The original monocoque wheel was produced starting in 1965 by Chassis Engineering Company, originally of National City, CA and later Santee, CA. It was designed by Fred Puhn, a racing car designer (the Quasar, a SCCA D Sports racer) and author (How to Make Your Car Handle, 1981, and The Brake Handbook ,1985). Fred's partner at Chassis Engineering was Carter Penley Jr., a fiberglass and carbon fiber specialist, who later went on to form Penley Sports, one of the originators of carbon fiber golf club shafts.
The racing wheel portion of Chassis Engineering was acquired by David Boone in 1976 and renamed Monocoque Wheel Company. Although the original monocoque wheel had been designed for sports racers and formula cars, road racers had actually become a relatively small part of the company's market — drag racers early on discovered the light and strong wheels and became Monocoque Wheel's biggest customer base.

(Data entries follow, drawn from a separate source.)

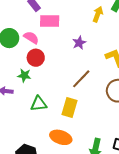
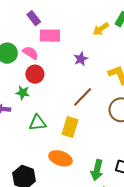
yellow arrow: (98, 14) -> (101, 29), turned -147

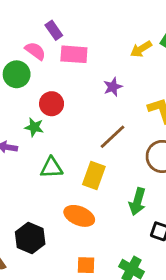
pink semicircle: (30, 53) -> (35, 51), moved
green arrow: (97, 170) -> (137, 202), moved

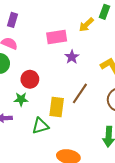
purple rectangle: (54, 30) -> (13, 20), moved, turned 64
pink rectangle: (74, 54) -> (57, 37), moved
yellow rectangle: (94, 176) -> (57, 107), moved

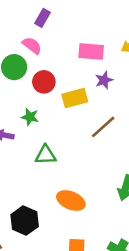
red circle: (30, 79) -> (44, 82), moved
yellow rectangle: (57, 107) -> (75, 98), moved, turned 54

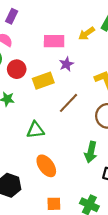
green triangle: (46, 155) -> (35, 130), moved
orange ellipse: (71, 201) -> (46, 166), turned 35

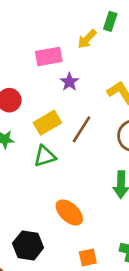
yellow rectangle: (43, 81) -> (47, 123), moved
green triangle: (35, 130) -> (45, 156), moved

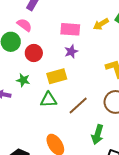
purple star: (69, 82) -> (71, 52), moved
brown line: (82, 129) -> (78, 105), moved

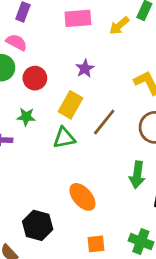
pink rectangle: (70, 29) -> (78, 18), moved
yellow rectangle: (57, 76) -> (70, 105), turned -36
brown line: (78, 105) -> (104, 122), moved

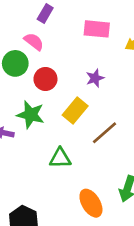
green star: (26, 117) -> (31, 115), size x1.5
green triangle: (64, 138) -> (60, 158), moved
orange ellipse: (82, 197) -> (91, 203), moved

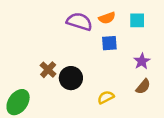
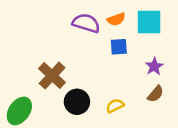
cyan square: (137, 20) -> (149, 22), size x1.5
brown cross: (48, 70) -> (52, 76), size x1.5
black circle: (71, 78) -> (77, 102), moved

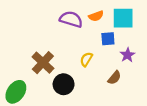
blue square: (119, 47) -> (108, 39), moved
brown semicircle: (156, 94) -> (114, 78), moved
yellow semicircle: (115, 106) -> (86, 59), moved, turned -32

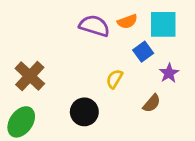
blue square: (108, 39) -> (143, 52), turned -32
brown cross: (43, 63) -> (30, 76), moved

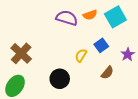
cyan square: (163, 24) -> (115, 17), turned -30
blue square: (143, 52) -> (101, 45), moved
purple star: (169, 73) -> (128, 54), moved

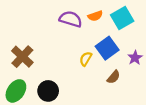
blue square: (101, 45) -> (107, 48), size x1.5
black circle: (60, 79) -> (48, 91), moved

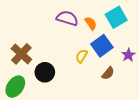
orange semicircle: (95, 16) -> (91, 23), moved, turned -104
black circle: (48, 91) -> (45, 72), moved

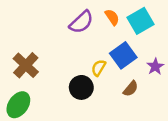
purple semicircle: (67, 18) -> (81, 22), turned 120
orange semicircle: (91, 23) -> (112, 17), moved
black circle: (45, 72) -> (81, 87), moved

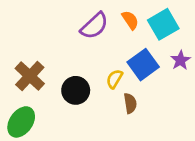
purple star: (155, 66) -> (180, 60), moved
black circle: (81, 87) -> (76, 90), moved
brown semicircle: (131, 89) -> (130, 103), moved, turned -49

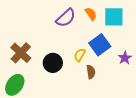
cyan square: (163, 24) -> (114, 17), turned 30
purple star: (180, 60) -> (125, 58), moved

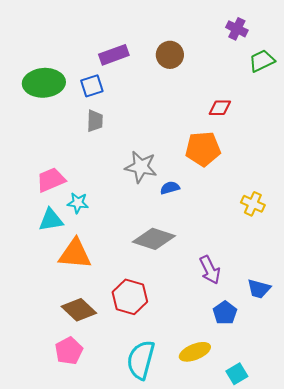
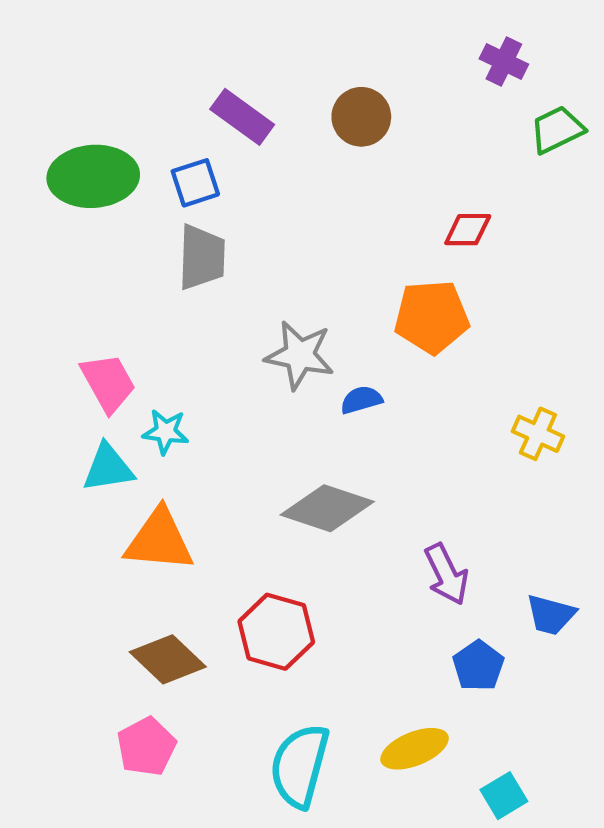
purple rectangle: (114, 55) -> (242, 117), turned 56
gray trapezoid: (95, 121) -> (202, 257), size x1.4
pink trapezoid: (51, 180) -> (108, 383), turned 84

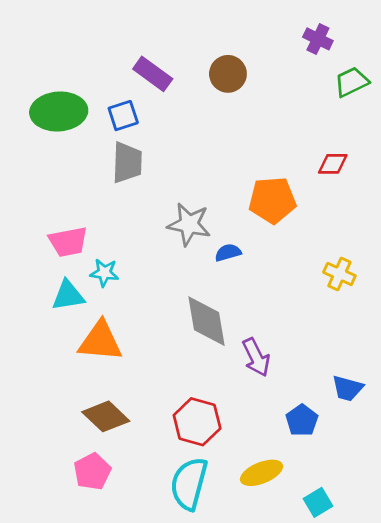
red diamond: (468, 230) -> (333, 164), moved
pink trapezoid: (108, 383) -> (68, 242), turned 108
gray diamond: (327, 508) -> (206, 321), turned 62
purple arrow: (446, 574) -> (256, 357), moved
red hexagon: (276, 632) -> (197, 422), moved

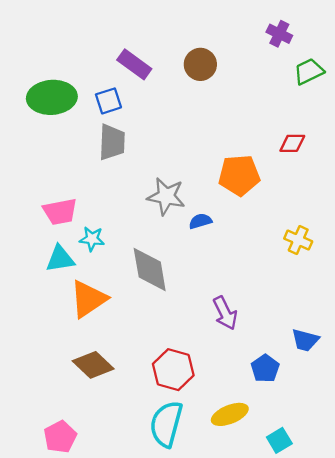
gray diamond: (206, 321) -> (150, 269), moved
orange triangle: (100, 341) -> (88, 299), turned -39
pink pentagon: (92, 471) -> (60, 437), moved

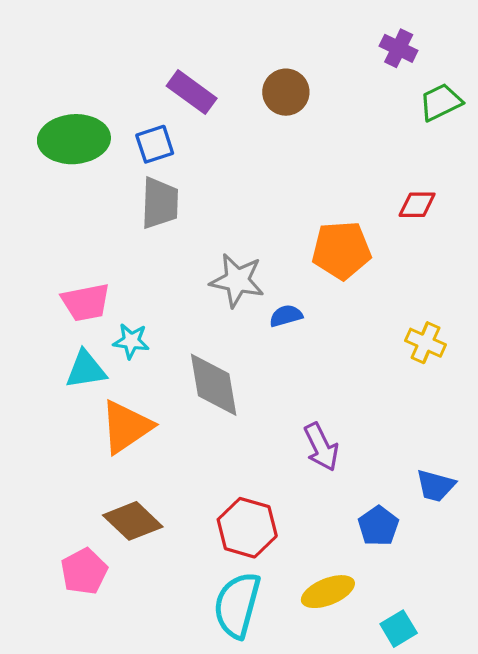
pink pentagon: (60, 437) -> (84, 571), moved

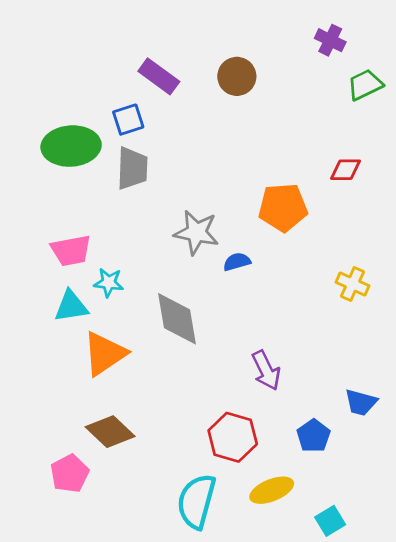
green ellipse: (74, 139) -> (71, 146), moved
red hexagon: (247, 528) -> (233, 437), moved

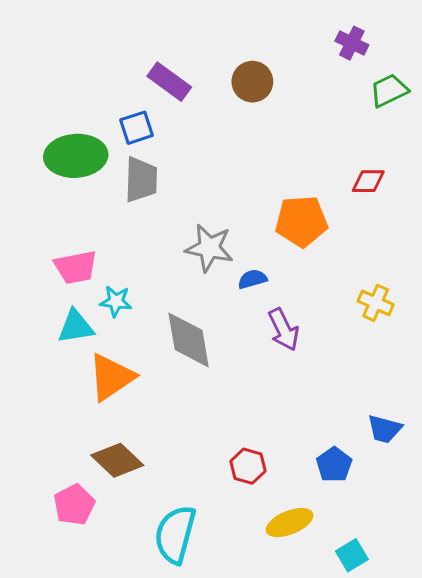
purple arrow: (266, 370) -> (284, 330), moved
red hexagon: (233, 437) -> (248, 466), size x0.7
cyan semicircle: (196, 501) -> (175, 534), moved

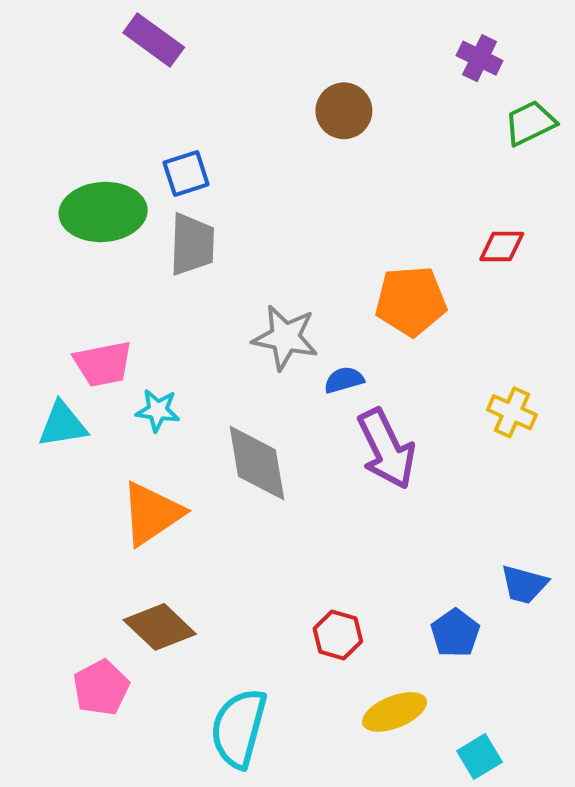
purple rectangle: (169, 82) -> (154, 40), moved
cyan triangle: (76, 327) -> (63, 425), moved
purple arrow: (284, 330) -> (386, 449), size x1.4

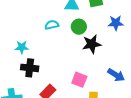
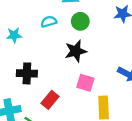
black star: (92, 44) -> (76, 51), moved
cyan star: (22, 47) -> (14, 35), moved

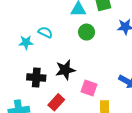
cyan semicircle: (49, 22) -> (45, 32), moved, turned 40
black star: (76, 51) -> (65, 70), moved

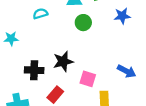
cyan semicircle: (45, 32) -> (40, 14), moved, turned -40
cyan star: (26, 42) -> (11, 39), moved

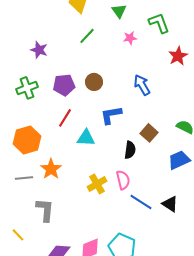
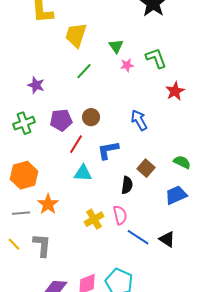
pink star: (130, 38) -> (127, 65), moved
red line: (65, 118) -> (76, 144), moved
yellow line: (18, 235) -> (14, 244), moved

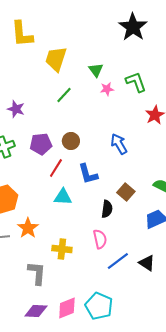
blue L-shape: (108, 150) -> (88, 174), turned -95
yellow cross: (94, 219) -> (62, 249), moved, turned 36
blue line: (138, 237) -> (118, 261), turned -70
gray L-shape: (42, 245) -> (37, 273), moved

The production process for the wheel was pretty interesting:
1) Each half of the wheel was formed from 3/16" sheet T-6061 aluminum spun at relatively low speed on a huge lathe using rollers over a male mandrel consisting of multiple sections which could be added or taken away to produce wheel halves of different depths. A giant torch was used to soften and anneal the aluminum during the spinning process. This process took a lot of skill to avoid thinning the material in the outer bead areas, but properly done, the overall thickness of the aluminum could be maintained within a few thousands. It also took a lot of fortitude: working a 30" diameter spinning hunk of metal in front of a 2 foot flame in the 105F summers of Santee, CA was not for the faint of heart.
2) After spinning, the rim edge was rough trimmed and heat treated to a T6 level.
3) The raw wheel halves where anodized, or occasionally, powder coated.
4) The heat-treated and anodized wheel halves where machined on a precision lathe to true up all of the mating faces. This was a critical part of the process overlooked by some of the cheaper imitations.
5) An aluminum billet spacer was individually machined to match the dimensions of the two halves. Optionally, 1" or 1-1/2" lightening holes where drilled in the half faces between the center hub and the rim bolts.
6) The wheel was bolted together using aircraft grade hardware and the rim bead edges where trimmed true to the center mounting pad area.
7) The center joint crevice was sealed with silicone and an o-ring.
Here's what the classic Monocoque Wheel Company wheel looked like in cross section:
David expanded the business throughout the 70's, 80's and 90's, improving quality and introducing innovations like a 3-piece modular wheel with spun outer rims and a cast or billet center and an extremely light 17" spindle mount front drag racing wheel (under 6 lbs each versus over 7 lbs for competitors products).
Over the last few years Monocoque Wheel Company found it harder and harder to compete against larger firms like Centerline who could afford to make little or nothing on their racing product — essentially operating it as loss-leader marketing for their much bigger street market. David was a racer at heart and never really wanted to produce wheels for the street. David closed Monocoque Wheel Company in 2002.